_Work request_
Extract all data as written.

•••

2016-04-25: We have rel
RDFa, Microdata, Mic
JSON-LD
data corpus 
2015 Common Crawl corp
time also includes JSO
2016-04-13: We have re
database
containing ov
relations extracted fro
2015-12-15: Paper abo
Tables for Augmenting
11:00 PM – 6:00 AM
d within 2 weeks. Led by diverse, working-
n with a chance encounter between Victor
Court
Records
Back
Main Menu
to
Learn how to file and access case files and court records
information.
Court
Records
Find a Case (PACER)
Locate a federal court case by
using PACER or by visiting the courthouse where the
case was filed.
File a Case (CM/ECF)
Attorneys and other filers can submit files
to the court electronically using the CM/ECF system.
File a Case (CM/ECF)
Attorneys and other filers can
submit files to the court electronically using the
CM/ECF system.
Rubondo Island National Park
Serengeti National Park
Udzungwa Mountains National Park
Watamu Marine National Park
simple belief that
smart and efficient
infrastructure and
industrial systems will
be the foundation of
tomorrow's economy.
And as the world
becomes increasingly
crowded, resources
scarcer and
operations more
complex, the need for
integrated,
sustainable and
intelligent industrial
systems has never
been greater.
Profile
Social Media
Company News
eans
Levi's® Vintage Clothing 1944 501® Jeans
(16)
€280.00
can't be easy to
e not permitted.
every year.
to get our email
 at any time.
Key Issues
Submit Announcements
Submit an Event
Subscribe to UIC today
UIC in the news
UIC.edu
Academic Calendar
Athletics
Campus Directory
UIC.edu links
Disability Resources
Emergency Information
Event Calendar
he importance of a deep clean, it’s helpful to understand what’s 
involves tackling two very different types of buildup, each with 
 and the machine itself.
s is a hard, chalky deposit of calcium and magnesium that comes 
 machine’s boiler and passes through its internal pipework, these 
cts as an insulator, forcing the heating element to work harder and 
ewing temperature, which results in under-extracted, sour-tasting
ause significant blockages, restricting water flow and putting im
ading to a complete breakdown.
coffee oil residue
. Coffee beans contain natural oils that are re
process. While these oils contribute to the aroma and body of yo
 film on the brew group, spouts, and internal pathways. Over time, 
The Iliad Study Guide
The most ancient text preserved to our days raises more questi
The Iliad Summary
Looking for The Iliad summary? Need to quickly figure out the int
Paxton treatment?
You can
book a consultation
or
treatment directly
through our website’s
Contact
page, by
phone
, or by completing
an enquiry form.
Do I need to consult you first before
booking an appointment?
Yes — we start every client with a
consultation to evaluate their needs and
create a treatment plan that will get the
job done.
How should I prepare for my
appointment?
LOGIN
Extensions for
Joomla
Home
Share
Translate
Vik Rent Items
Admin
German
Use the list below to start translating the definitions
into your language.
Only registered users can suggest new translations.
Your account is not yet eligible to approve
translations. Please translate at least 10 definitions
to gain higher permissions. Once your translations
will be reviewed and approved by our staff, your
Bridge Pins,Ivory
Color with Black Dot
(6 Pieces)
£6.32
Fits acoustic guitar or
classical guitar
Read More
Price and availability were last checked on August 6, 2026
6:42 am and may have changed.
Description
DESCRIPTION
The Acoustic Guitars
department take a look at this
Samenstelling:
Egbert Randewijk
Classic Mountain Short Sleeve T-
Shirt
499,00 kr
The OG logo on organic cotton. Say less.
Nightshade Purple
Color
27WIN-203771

•••

_Expected answer_
2016-04-25: We have rel
RDFa, Microdata, Mic
JSON-LD
data corpus 
2015 Common Crawl corp
time also includes JSO
2016-04-13: We have re
database
containing ov
relations extracted fro
2015-12-15: Paper abo
Tables for Augmenting
11:00 PM – 6:00 AM
d within 2 weeks. Led by diverse, working-
n with a chance encounter between Victor
Court
Records
Back
Main Menu
to
Learn how to file and access case files and court records
information.
Court
Records
Find a Case (PACER)
Locate a federal court case by
using PACER or by visiting the courthouse where the
case was filed.
File a Case (CM/ECF)
Attorneys and other filers can submit files
to the court electronically using the CM/ECF system.
File a Case (CM/ECF)
Attorneys and other filers can
submit files to the court electronically using the
CM/ECF system.
Rubondo Island National Park
Serengeti National Park
Udzungwa Mountains National Park
Watamu Marine National Park
simple belief that
smart and efficient
infrastructure and
industrial systems will
be the foundation of
tomorrow's economy.
And as the world
becomes increasingly
crowded, resources
scarcer and
operations more
complex, the need for
integrated,
sustainable and
intelligent industrial
systems has never
been greater.
Profile
Social Media
Company News
eans
Levi's® Vintage Clothing 1944 501® Jeans
(16)
€280.00
can't be easy to
e not permitted.
every year.
to get our email
 at any time.
Key Issues
Submit Announcements
Submit an Event
Subscribe to UIC today
UIC in the news
UIC.edu
Academic Calendar
Athletics
Campus Directory
UIC.edu links
Disability Resources
Emergency Information
Event Calendar
he importance of a deep clean, it’s helpful to understand what’s 
involves tackling two very different types of buildup, each with 
 and the machine itself.
s is a hard, chalky deposit of calcium and magnesium that comes 
 machine’s boiler and passes through its internal pipework, these 
cts as an insulator, forcing the heating element to work harder and 
ewing temperature, which results in under-extracted, sour-tasting
ause significant blockages, restricting water flow and putting im
ading to a complete breakdown.
coffee oil residue
. Coffee beans contain natural oils that are re
process. While these oils contribute to the aroma and body of yo
 film on the brew group, spouts, and internal pathways. Over time, 
The Iliad Study Guide
The most ancient text preserved to our days raises more questi
The Iliad Summary
Looking for The Iliad summary? Need to quickly figure out the int
Paxton treatment?
You can
book a consultation
or
treatment directly
through our website’s
Contact
page, by
phone
, or by completing
an enquiry form.
Do I need to consult you first before
booking an appointment?
Yes — we start every client with a
consultation to evaluate their needs and
create a treatment plan that will get the
job done.
How should I prepare for my
appointment?
LOGIN
Extensions for
Joomla
Home
Share
Translate
Vik Rent Items
Admin
German
Use the list below to start translating the definitions
into your language.
Only registered users can suggest new translations.
Your account is not yet eligible to approve
translations. Please translate at least 10 definitions
to gain higher permissions. Once your translations
will be reviewed and approved by our staff, your
Bridge Pins,Ivory
Color with Black Dot
(6 Pieces)
£6.32
Fits acoustic guitar or
classical guitar
Read More
Price and availability were last checked on August 6, 2026
6:42 am and may have changed.
Description
DESCRIPTION
The Acoustic Guitars
department take a look at this
Samenstelling:
Egbert Randewijk
Classic Mountain Short Sleeve T-
Shirt
499,00 kr
The OG logo on organic cotton. Say less.
Nightshade Purple
Color
27WIN-203771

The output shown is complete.